It's a nifty little book, a quick read, looking at holiday gift giving from the standpoint of efficiency. Are people getting things they like and can use for Christmas? Waldfogel thinks not.
We reached Waldfogel by e-mail to ask him about his philosophy and how it's been received in the midst of the holiday shopping frenzy.
What do you have against presents?
The problem with gifts is that they are so often unsatisfying. Normally, I'll only buy something for myself if it's worth more to me than the price. When you set out to spend $50 on me, you may buy something worth nothing to me.
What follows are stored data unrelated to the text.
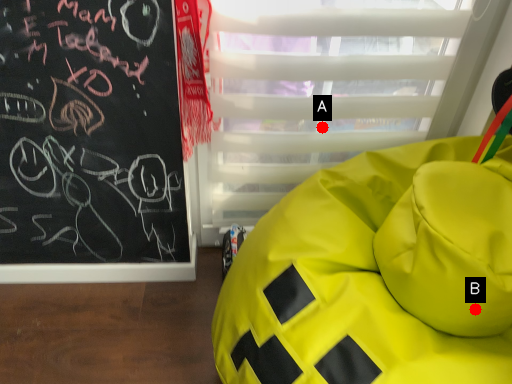 Question: Two points are circled on the image, labeled by A and B beside each circle. Which point is closer to the camera?

Choices:
 (A) A is closer
 (B) B is closer

Answer: (B) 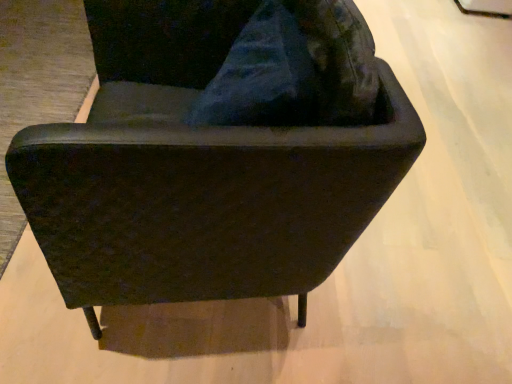 This screenshot has height=384, width=512. In order to click on matte black chair at center in this screenshot , I will do (196, 173).

Image resolution: width=512 pixels, height=384 pixels. What do you see at coordinates (196, 173) in the screenshot?
I see `matte black chair at center` at bounding box center [196, 173].

This screenshot has width=512, height=384. Identify the location of matte black chair at center. (196, 173).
In so doing, you're causing society to miss out on whatever satisfaction that money could have produced.
What kind of feedback have you gotten about the book?
Fantastic. Almost everyone I talk to is tired of obligatory -- and wasteful -- gift giving. So many people are looking for more constructive ways to use resources, including better gifts and gifts to charity. The evidence and arguments I give provide useful fuel to those fires. I am especially heartened by the positive response I've received from people of faith.
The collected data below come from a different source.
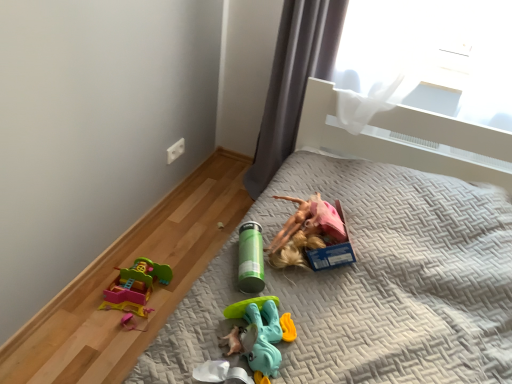 This screenshot has height=384, width=512. What are the coordinates of `green matte thermos at center, arranged as the first toy when viewed from the top` in the screenshot? It's located at (250, 258).

Locate an element on the screen. This screenshot has height=384, width=512. gray quilted bed at center is located at coordinates (400, 250).

Measure the distance between translucent plastic toy at center, which ranks as the first toy in front-to-back order, and camera.

1.03 meters.

Image resolution: width=512 pixels, height=384 pixels. What do you see at coordinates (294, 80) in the screenshot? I see `gray fabric curtain at upper right` at bounding box center [294, 80].

The image size is (512, 384). Find the location of `green matte thermos at center, the second toy when ordered from front to back`. green matte thermos at center, the second toy when ordered from front to back is located at coordinates [250, 258].

Find the location of a particular element. The image size is (512, 384). toy that is the 2nd object above the gray quilted bed at center (from a real-world perspective) is located at coordinates (250, 258).

Is gray quilted bed at center behind green matte thermos at center, which is counted as the 2th toy, starting from the bottom?

No, it is not.

In terms of size, does gray quilted bed at center appear bigger or smaller than green matte thermos at center, arranged as the first toy when viewed from the top?

Clearly, gray quilted bed at center is larger in size than green matte thermos at center, arranged as the first toy when viewed from the top.

In terms of width, does gray fabric curtain at upper right look wider or thinner when compared to green matte thermos at center, the first toy viewed from the back?

Considering their sizes, gray fabric curtain at upper right looks broader than green matte thermos at center, the first toy viewed from the back.

Choose the correct answer: Is gray fabric curtain at upper right inside green matte thermos at center, which is counted as the 2th toy, starting from the bottom, or outside it?

gray fabric curtain at upper right is spatially situated outside green matte thermos at center, which is counted as the 2th toy, starting from the bottom.

Based on the photo, could you tell me if gray fabric curtain at upper right is turned towards green matte thermos at center, the first toy viewed from the back?

Yes, gray fabric curtain at upper right faces towards green matte thermos at center, the first toy viewed from the back.

The width and height of the screenshot is (512, 384). Identify the location of the 1st toy located beneath the gray fabric curtain at upper right (from a real-world perspective). (250, 258).

Is translucent plastic toy at center, which ranks as the first toy in front-to-back order, completely or partially inside green matte thermos at center, the second toy when ordered from front to back?

No, translucent plastic toy at center, which ranks as the first toy in front-to-back order, is not a part of green matte thermos at center, the second toy when ordered from front to back.

Considering the relative sizes of green matte thermos at center, the first toy viewed from the back, and translucent plastic toy at center, placed as the 2th toy when sorted from back to front, in the image provided, is green matte thermos at center, the first toy viewed from the back, shorter than translucent plastic toy at center, placed as the 2th toy when sorted from back to front,?

Incorrect, the height of green matte thermos at center, the first toy viewed from the back, does not fall short of that of translucent plastic toy at center, placed as the 2th toy when sorted from back to front.

Can you tell me how much green matte thermos at center, which is counted as the 2th toy, starting from the bottom, and translucent plastic toy at center, which ranks as the first toy in front-to-back order, differ in facing direction?

There is a 42-degree angle between the facing directions of green matte thermos at center, which is counted as the 2th toy, starting from the bottom, and translucent plastic toy at center, which ranks as the first toy in front-to-back order.

Identify the location of toy behind the translucent plastic toy at center, acting as the second toy starting from the top. (250, 258).

From the picture: Is green matte thermos at center, the second toy when ordered from front to back, aimed at gray fabric curtain at upper right?

No, green matte thermos at center, the second toy when ordered from front to back, is not facing towards gray fabric curtain at upper right.

Which is less distant, (257, 233) or (324, 60)?

Clearly, point (257, 233) is closer to the camera than point (324, 60).

In order to click on curtain on the right of green matte thermos at center, which is counted as the 2th toy, starting from the bottom in this screenshot , I will do `click(294, 80)`.

Who is taller, translucent plastic toy at center, which ranks as the first toy in front-to-back order, or gray quilted bed at center?

gray quilted bed at center is taller.

Is translucent plastic toy at center, acting as the first toy starting from the bottom, aimed at gray quilted bed at center?

Yes, translucent plastic toy at center, acting as the first toy starting from the bottom, is facing gray quilted bed at center.

Is point (227, 339) closer to camera compared to point (270, 233)?

That is True.

From the image's perspective, which one is positioned higher, green matte thermos at center, the second toy when ordered from front to back, or gray quilted bed at center?

From the image's view, green matte thermos at center, the second toy when ordered from front to back, is above.

Which is behind, point (246, 261) or point (377, 340)?

Positioned behind is point (246, 261).

From a real-world perspective, is green matte thermos at center, the first toy viewed from the back, positioned above or below gray quilted bed at center?

In terms of real-world spatial position, green matte thermos at center, the first toy viewed from the back, is above gray quilted bed at center.

Is gray quilted bed at center far away from gray fabric curtain at upper right?

That's not correct — gray quilted bed at center is a little close to gray fabric curtain at upper right.

From the image's perspective, is gray quilted bed at center over gray fabric curtain at upper right?

Incorrect, from the image's perspective, gray quilted bed at center is lower than gray fabric curtain at upper right.

From a real-world perspective, which object rests below the other?

In real-world perspective, gray quilted bed at center is lower.

Considering the points (172, 349) and (284, 24), which point is in front, point (172, 349) or point (284, 24)?

Positioned in front is point (172, 349).

I want to click on bed in front of the green matte thermos at center, which is counted as the 2th toy, starting from the bottom, so click(400, 250).

Find the location of a particular element. The height and width of the screenshot is (384, 512). curtain on the right of green matte thermos at center, the second toy when ordered from front to back is located at coordinates (294, 80).

Which object lies nearer to the anchor point translucent plastic toy at center, which ranks as the first toy in front-to-back order, gray fabric curtain at upper right or green matte thermos at center, the second toy when ordered from front to back?

green matte thermos at center, the second toy when ordered from front to back.

When comparing their distances from gray quilted bed at center, does translucent plastic toy at center, acting as the first toy starting from the bottom, or gray fabric curtain at upper right seem closer?

The object closer to gray quilted bed at center is gray fabric curtain at upper right.

From the image, which object appears to be nearer to gray quilted bed at center, green matte thermos at center, the second toy when ordered from front to back, or gray fabric curtain at upper right?

Based on the image, green matte thermos at center, the second toy when ordered from front to back, appears to be nearer to gray quilted bed at center.

Consider the image. Which object lies further to the anchor point green matte thermos at center, the second toy when ordered from front to back, gray quilted bed at center or translucent plastic toy at center, placed as the 2th toy when sorted from back to front?

gray quilted bed at center is further to green matte thermos at center, the second toy when ordered from front to back.

Which object lies nearer to the anchor point gray fabric curtain at upper right, gray quilted bed at center or translucent plastic toy at center, acting as the first toy starting from the bottom?

Among the two, gray quilted bed at center is located nearer to gray fabric curtain at upper right.

Looking at the image, which one is located further to gray fabric curtain at upper right, translucent plastic toy at center, placed as the 2th toy when sorted from back to front, or green matte thermos at center, arranged as the first toy when viewed from the top?

translucent plastic toy at center, placed as the 2th toy when sorted from back to front, is further to gray fabric curtain at upper right.

Looking at the image, which one is located closer to gray quilted bed at center, translucent plastic toy at center, acting as the second toy starting from the top, or green matte thermos at center, the first toy viewed from the back?

green matte thermos at center, the first toy viewed from the back, is positioned closer to the anchor gray quilted bed at center.

Looking at the image, which one is located closer to green matte thermos at center, which is counted as the 2th toy, starting from the bottom, gray fabric curtain at upper right or gray quilted bed at center?

The object closer to green matte thermos at center, which is counted as the 2th toy, starting from the bottom, is gray quilted bed at center.

You are a GUI agent. You are given a task and a screenshot of the screen. Output one action in this format:
    pyautogui.click(x=<x>, y=<y>)
    Task: Click on the toy between gray fabric curtain at upper right and translucent plastic toy at center, acting as the first toy starting from the bottom, in the up-down direction
    
    Given the screenshot: What is the action you would take?
    pyautogui.click(x=250, y=258)

You are a GUI agent. You are given a task and a screenshot of the screen. Output one action in this format:
    pyautogui.click(x=<x>, y=<y>)
    Task: Click on the toy between gray quilted bed at center and green matte thermos at center, which is counted as the 2th toy, starting from the bottom, along the z-axis
    This screenshot has width=512, height=384.
    Given the screenshot: What is the action you would take?
    pyautogui.click(x=232, y=341)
Did you start writing this more as an academic endeavor, or was it always meant to be a commercial book?
I wrote the underlying papers -- starting over 15 years ago -- as academic papers. Even then I knew the topics were of interest outside the narrow academic community. I decided to write the book a few years ago to use the annual attention that the work brings to encourage better use of resources at the holidays.
What are the holiday traditions in your own household?
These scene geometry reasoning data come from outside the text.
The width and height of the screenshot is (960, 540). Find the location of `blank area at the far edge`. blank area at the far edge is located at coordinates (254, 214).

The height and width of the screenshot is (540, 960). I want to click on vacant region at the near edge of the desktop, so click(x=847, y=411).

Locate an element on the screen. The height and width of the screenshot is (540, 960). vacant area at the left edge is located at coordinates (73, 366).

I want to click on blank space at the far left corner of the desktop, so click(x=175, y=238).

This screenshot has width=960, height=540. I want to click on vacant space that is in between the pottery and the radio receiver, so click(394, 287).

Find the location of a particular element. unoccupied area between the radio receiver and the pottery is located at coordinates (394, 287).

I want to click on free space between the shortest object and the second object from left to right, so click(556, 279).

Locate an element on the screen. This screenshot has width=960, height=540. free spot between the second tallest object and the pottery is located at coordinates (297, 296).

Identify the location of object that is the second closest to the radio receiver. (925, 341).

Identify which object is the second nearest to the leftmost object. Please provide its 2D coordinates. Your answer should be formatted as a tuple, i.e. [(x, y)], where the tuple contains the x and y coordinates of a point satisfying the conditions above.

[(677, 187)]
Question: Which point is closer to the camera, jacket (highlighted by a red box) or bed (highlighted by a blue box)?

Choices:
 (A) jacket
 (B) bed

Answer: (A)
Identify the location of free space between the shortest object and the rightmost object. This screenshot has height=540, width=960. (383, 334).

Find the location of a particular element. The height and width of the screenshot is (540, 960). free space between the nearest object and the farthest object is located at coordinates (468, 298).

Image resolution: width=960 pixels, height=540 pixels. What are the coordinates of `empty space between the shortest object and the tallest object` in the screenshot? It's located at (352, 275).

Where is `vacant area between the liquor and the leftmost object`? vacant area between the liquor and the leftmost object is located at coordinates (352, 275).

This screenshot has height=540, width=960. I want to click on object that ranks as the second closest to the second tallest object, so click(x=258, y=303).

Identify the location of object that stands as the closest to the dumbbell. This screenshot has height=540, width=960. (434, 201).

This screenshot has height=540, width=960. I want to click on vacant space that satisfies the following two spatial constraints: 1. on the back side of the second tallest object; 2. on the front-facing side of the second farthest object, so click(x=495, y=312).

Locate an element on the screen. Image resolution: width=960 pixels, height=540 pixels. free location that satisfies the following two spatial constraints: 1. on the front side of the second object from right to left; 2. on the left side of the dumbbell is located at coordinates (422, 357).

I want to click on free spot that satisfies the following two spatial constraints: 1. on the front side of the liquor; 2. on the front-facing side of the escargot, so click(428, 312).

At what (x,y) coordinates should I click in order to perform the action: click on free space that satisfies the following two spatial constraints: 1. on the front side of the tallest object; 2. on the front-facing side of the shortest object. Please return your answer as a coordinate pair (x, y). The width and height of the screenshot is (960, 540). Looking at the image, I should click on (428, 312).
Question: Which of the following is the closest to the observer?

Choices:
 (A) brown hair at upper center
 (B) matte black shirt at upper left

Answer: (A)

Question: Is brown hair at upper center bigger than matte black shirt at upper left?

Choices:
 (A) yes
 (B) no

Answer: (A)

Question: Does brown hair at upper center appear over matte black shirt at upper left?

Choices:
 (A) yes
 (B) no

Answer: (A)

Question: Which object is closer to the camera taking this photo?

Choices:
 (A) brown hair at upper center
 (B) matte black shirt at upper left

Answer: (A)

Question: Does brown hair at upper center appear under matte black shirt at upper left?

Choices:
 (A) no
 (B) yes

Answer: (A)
We give gifts, which is OK in my view, as I argue in the book, when you're buying for people you know reasonably well. I know my family well and even listen to them on occasion.
What would it mean to the economy if people stopped buying Christmas and Hanukkah presents?
First off, because many people get pleasure -- joy even -- from giving, not giving would deprive them of that joy. So the first thing lost would be the joy of giving. Second, of course, spending would go down, which is bad for sellers. Whether it's bad for consumers, however, depends on whether the stuff that would have been purchased is wanted. In the extreme, if it were completely unwanted - for the sake of discussion - the consumers (gift recipients) would lose nothing.
How would you fix gift-giving, if you could?
I'd encourage people to keep on giving gifts - as they have in the past - to people they know well and especially to their children. Second, for those situations that require a gift even though you don't know what to get, I'd encourage two things: 1) gift cards -- they allow recipients to choose what they want, and recipients love them, despite their seemingly impersonal nature. I'd like to see gift cards improved, though. Ten percent of their value is never redeemed, and in most states it ends up with the retailer. I'd like to see a new kind of gift card where the unspent balance goes straight to charity after, say, 24 months.
2) charity gift cards as a gift, such as tisbest.org or Charity Navigator's Good Card. One of the things we try to accomplish with gifts is to allow our recipient experience a luxury they don't normally enjoy. We usually interpret this as fancy chocolate. But one of the clearest luxuries in US spending data is charitable giving. So a charity gift card that allows our recipient to choose among a list of charities, allows him or her to act like a rich person -- enjoying the luxury of charitable giving -- while destroying no value. We all get to feel good. Probably not the best gift for an 8-year-old boy. But possibly a great gift for a grown-up.
What's the worst gift you've ever gotten?
Valor prevents me answering this question. Seriously, we're not allowed to talk about this, which is a big part of why the practice of giving unwanted gifts persists.
Have you ever given a gift you thought was perfect only to find out the recipient hated it?
My friends are too polite to have told me. See above.
How do you feel about people buying your book as a stocking stuffer?
It's OK, as long as the giver feels that the recipient would enjoy an economist's "darkly amusing" (George Will), "brief, witty, yet profound" (London Times) take on Christmas. Otherwise, just buy it for yourself.